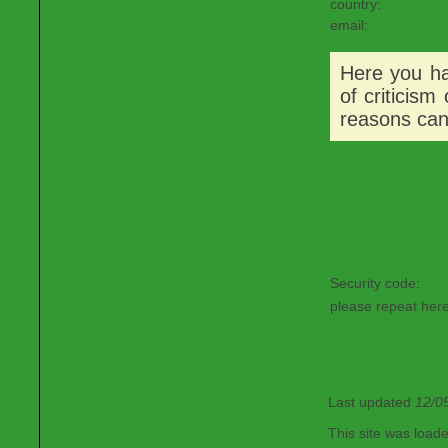
country:
email:
Here you hav
of criticism
reasons can
Security code:
please repeat here
Last updated
12/0
This site was load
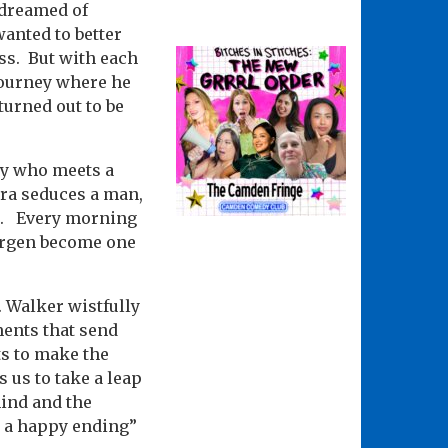
o dreamed of
anted to better
ess. But with each
 journey where he
turned out to be
oy who meets a
ldra seduces a man,
ll. Every morning
Jørgen become one
. Walker wistfully
ments that send
ts to make the
 us to take a leap
hind and the
h a happy ending”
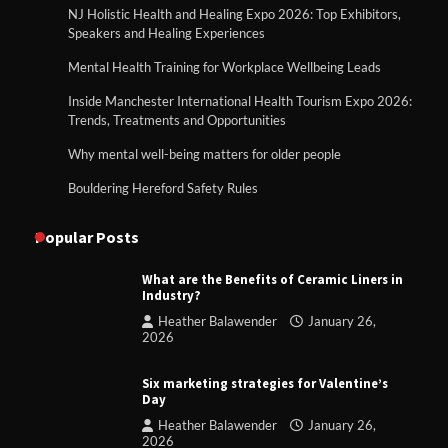
NJ Holistic Health and Healing Expo 2026: Top Exhibitors,
Speakers and Healing Experiences
Mental Health Training for Workplace Wellbeing Leads
Inside Manchester International Health Tourism Expo 2026:
Trends, Treatments and Opportunities
Why mental well-being matters for older people
Bouldering Hereford Safety Rules
Popular Posts
What are the Benefits of Ceramic Liners in
Industry?
Heather Balawender
January 26,
2026
Six marketing strategies for Valentine’s
Day
Heather Balawender
January 26,
2026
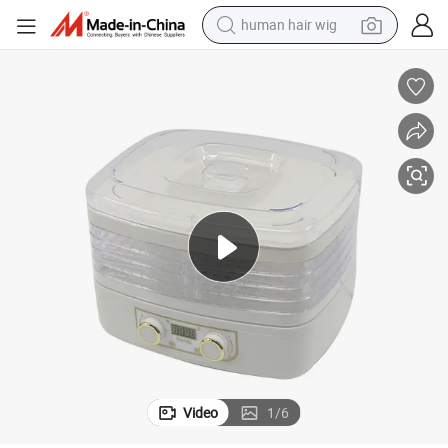
human hair wig
5 Trays Home Adjustable Temperature Vegetable Fruit Food Dehydrator
electric scooter
basketball shoe
farm tractor
perfume
living room sofa
reagent
electric motorcycle
Video
1
/
6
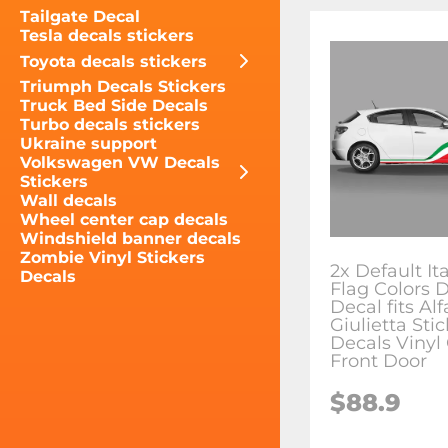
Tailgate Decal
Tesla decals stickers
Toyota decals stickers
Triumph Decals Stickers
Truck Bed Side Decals
Turbo decals stickers
Ukraine support
Volkswagen VW Decals
Stickers
Wall decals
Wheel center cap decals
Windshield banner decals
Zombie Vinyl Stickers
2x Default It
Decals
Flag Colors 
Decal fits A
Giulietta Sti
Decals Vinyl
Front Door
$88.9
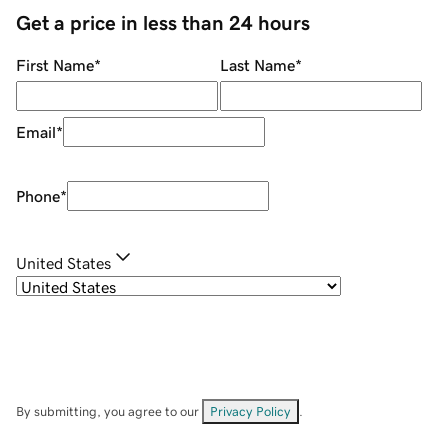
Get a price in less than 24 hours
First Name
*
Last Name
*
Email
*
Phone
*
United States
By submitting, you agree to our
Privacy Policy
.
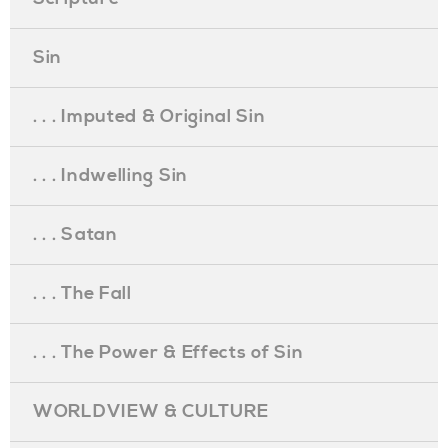
Sin
. . . Imputed & Original Sin
. . . Indwelling Sin
. . . Satan
. . . The Fall
. . . The Power & Effects of Sin
WORLDVIEW & CULTURE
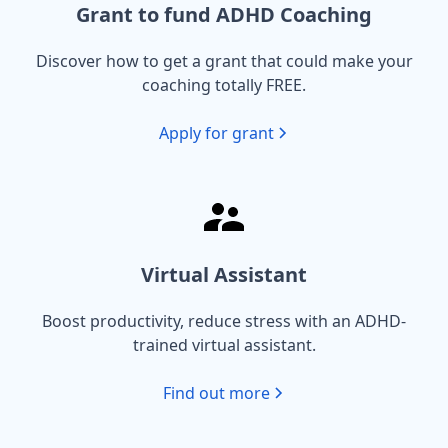
Grant to fund ADHD Coaching
Discover how to get a grant that could make your
coaching totally FREE.
Apply for grant
Virtual Assistant
Boost productivity, reduce stress with an ADHD-
trained virtual assistant.
Find out more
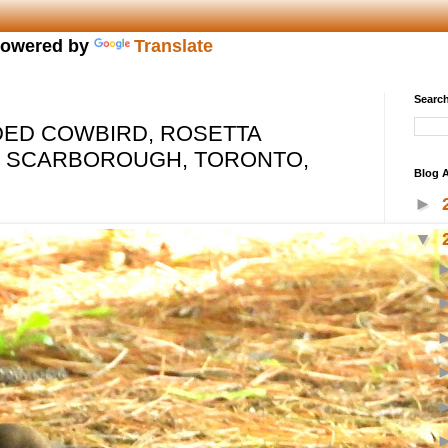
owered by
Translate
Search
ED COWBIRD, ROSETTA
, SCARBOROUGH, TORONTO,
Blog A
►
▼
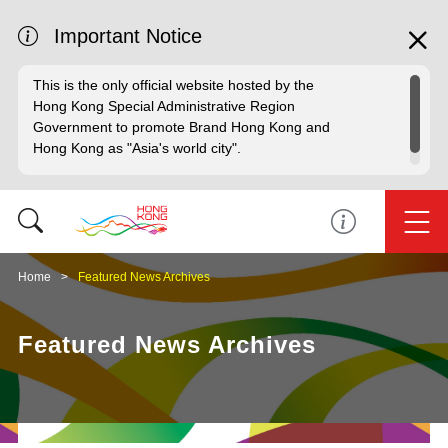
Important Notice
This is the only official website hosted by the
Hong Kong Special Administrative Region
Government to promote Brand Hong Kong and
Hong Kong as "Asia's world city".
Home
Featured News Archives
Featured News Archives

• • • •

_THE PROBLEM_:
Write back word for word every line in the entries above from the one with "hind and the" to the one with "electric motorcycle", ends included, and none of the pictures.

_ANSWER TO THIS TASK_:
hind and the
h a happy ending”
NJ Holistic Health and Healing Expo 2026: Top Exhibitors,
Speakers and Healing Experiences
Mental Health Training for Workplace Wellbeing Leads
Inside Manchester International Health Tourism Expo 2026:
Trends, Treatments and Opportunities
Why mental well-being matters for older people
Bouldering Hereford Safety Rules
Popular Posts
What are the Benefits of Ceramic Liners in
Industry?
Heather Balawender
January 26,
2026
Six marketing strategies for Valentine’s
Day
Heather Balawender
January 26,
2026
human hair wig
5 Trays Home Adjustable Temperature Vegetable Fruit Food Dehydrator
electric scooter
basketball shoe
farm tractor
perfume
living room sofa
reagent
electric motorcycle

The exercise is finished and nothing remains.